▶ Task prompt: In the data below, find the line containing "Algumas informações foram", then set down that line and every later line up to and including the line containing "com acesso à praia", exactly.

Extracted page text data:
####

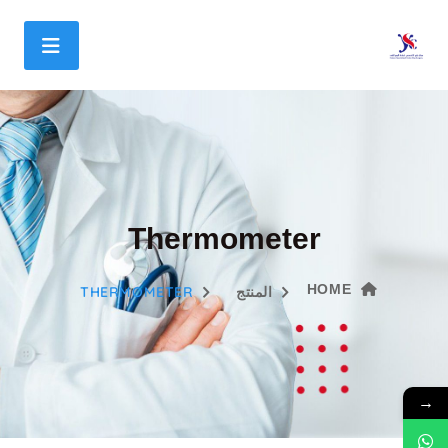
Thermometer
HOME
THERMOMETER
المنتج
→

####

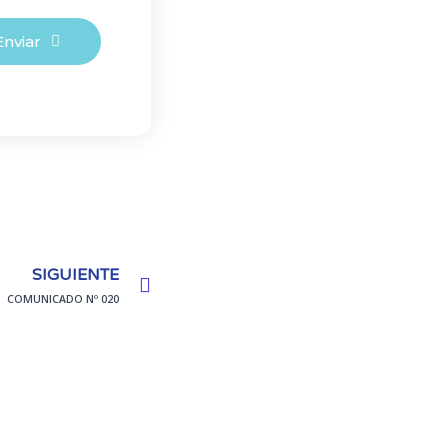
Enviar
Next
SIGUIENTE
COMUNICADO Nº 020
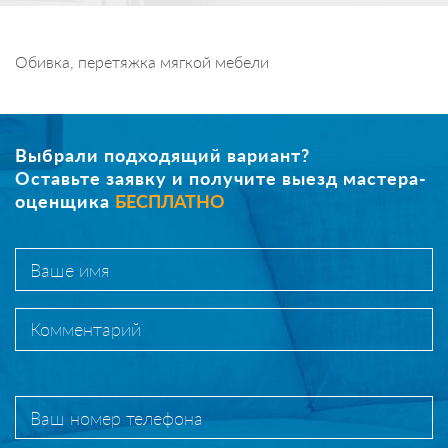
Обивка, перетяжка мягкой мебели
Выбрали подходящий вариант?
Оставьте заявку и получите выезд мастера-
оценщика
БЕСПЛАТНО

####

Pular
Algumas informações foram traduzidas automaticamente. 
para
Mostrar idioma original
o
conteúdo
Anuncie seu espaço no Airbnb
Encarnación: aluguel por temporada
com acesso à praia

####

▶ Exercise response:
Algumas informações foram traduzidas automaticamente. 
para
Mostrar idioma original
o
conteúdo
Anuncie seu espaço no Airbnb
Encarnación: aluguel por temporada
com acesso à praia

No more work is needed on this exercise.